GOAL OF THE EXERCISE: Exclude all pictures, then write out exactly the lines below from the first one through the line with "celle de Pierre".

BEGIN SUPPLIED MATERIAL

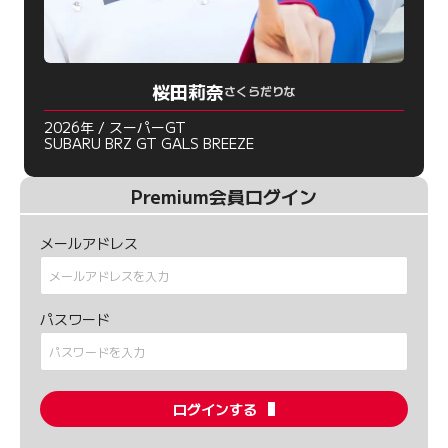
桜田莉奈
さくらだりな
2026年 / スーパーGT
SUBARU BRZ GT GALS BREEZE
Premium会員ログイン
メールアドレス
パスワード
ログインする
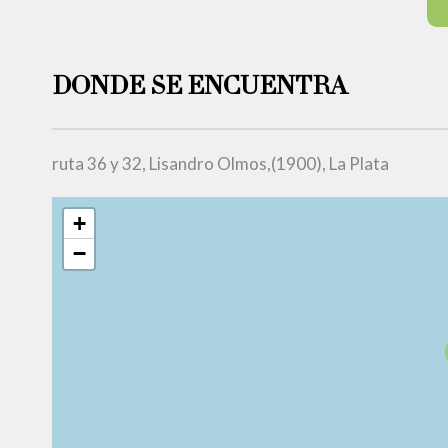
DONDE SE ENCUENTRA
ruta 36 y 32, Lisandro Olmos,(1900), La Plata
+
−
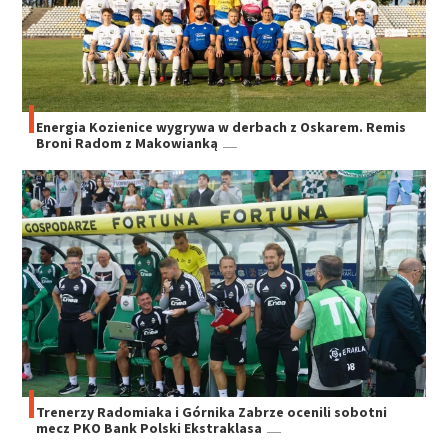
Energia Kozienice wygrywa w derbach z Oskarem. Remis
Broni Radom z Makowianką
Trenerzy Radomiaka i Górnika Zabrze ocenili sobotni
mecz PKO Bank Polski Ekstraklasa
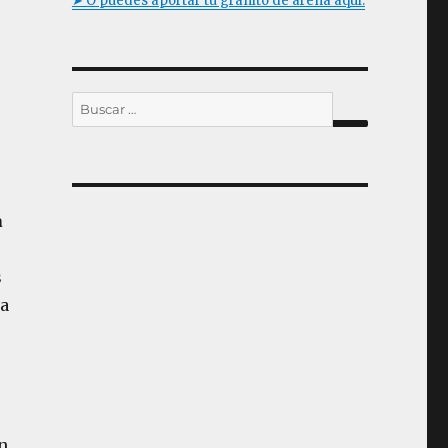
➤ O puedes aportar tu granito de arena aquí.
Buscar
por:
BUSCAR
a
s
na
n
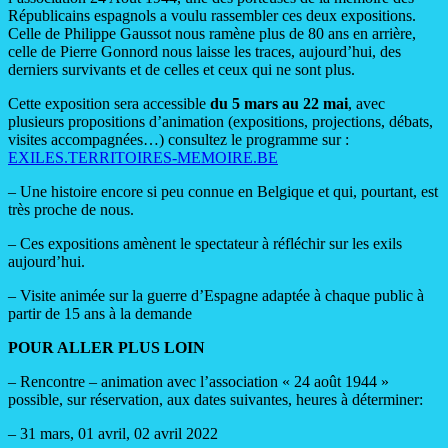
Républicains espagnols a voulu rassembler ces deux expositions.
Celle de Philippe Gaussot nous ramène plus de 80 ans en arrière,
celle de Pierre Gonnord nous laisse les traces, aujourd’hui, des
derniers survivants et de celles et ceux qui ne sont plus.
Cette exposition sera accessible
du 5 mars au 22 mai
, avec
plusieurs propositions d’animation (expositions, projections, débats,
visites accompagnées…) consultez le programme sur :
EXILES.TERRITOIRES-MEMOIRE.BE
– Une histoire encore si peu connue en Belgique et qui, pourtant, est
très proche de nous.
– Ces expositions amènent le spectateur à réfléchir sur les exils
aujourd’hui.
– Visite animée sur la guerre d’Espagne adaptée à chaque public à
partir de 15 ans à la demande
POUR ALLER PLUS LOIN
– Rencontre – animation avec l’association « 24 août 1944 »
possible, sur réservation, aux dates suivantes, heures à déterminer:
– 31 mars, 01 avril, 02 avril 2022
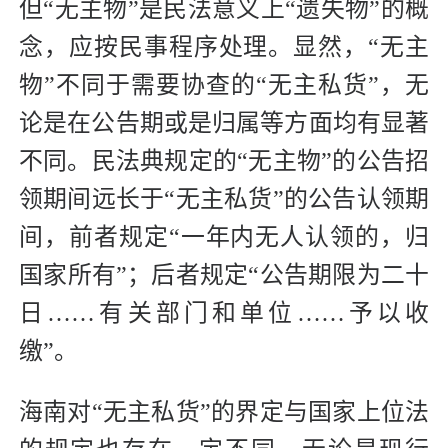
但“无主物”是民法意义上“遗失物”的概
念，应按民事程序处理。显然，“无主
物”不同于需要协查的“无主私货”，无
论是在公告期或是归属等方面均有显著
不同。民法典规定的“无主物”的公告招
领期间远长于“无主私货”的公告认领期
间，前者规定“一年内无人认领的，归
国家所有”；后者规定“公告期限为二十
日……有关部门和单位……予以收
缴”。
海南对“无主私货”的界定与国家上位法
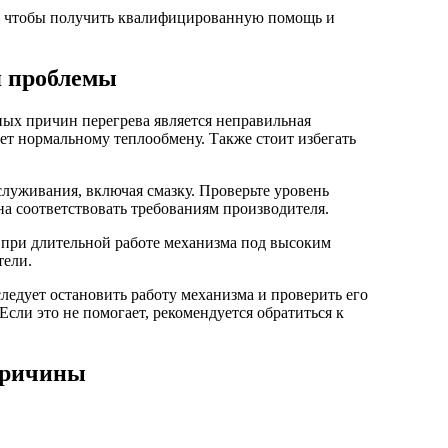
м, чтобы получить квалифицированную помощь и
я проблемы
ных причин перегрева является неправильная
ует нормальному теплообмену. Также стоит избегать
луживания, включая смазку. Проверьте уровень
на соответствовать требованиям производителя.
 при длительной работе механизма под высоким
тели.
ледует остановить работу механизма и проверить его
Если это не помогает, рекомендуется обратиться к
 причины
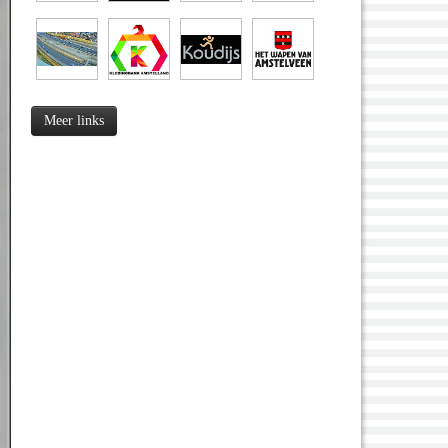
Meer links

END SUPPLIED MATERIAL

EXPECTED OUTPUT:
桜田莉奈
さくらだりな
2026年 / スーパーGT
SUBARU BRZ GT GALS BREEZE
Premium会員ログイン
メールアドレス
パスワード
ログインする
DONDE SE ENCUENTRA
ruta 36 y 32, Lisandro Olmos,(1900), La Plata
+
−
Energia Kozienice wygrywa w derbach z Oskarem. Remis
Broni Radom z Makowianką
Trenerzy Radomiaka i Górnika Zabrze ocenili sobotni
mecz PKO Bank Polski Ekstraklasa
➤ O puedes aportar tu granito de arena aquí.
Buscar
por:
BUSCAR
a
s
na
n
Républicains espagnols a voulu rassembler ces deux expositions.
Celle de Philippe Gaussot nous ramène plus de 80 ans en arrière,
celle de Pierre Gonnord nous laisse les traces, aujourd’hui, des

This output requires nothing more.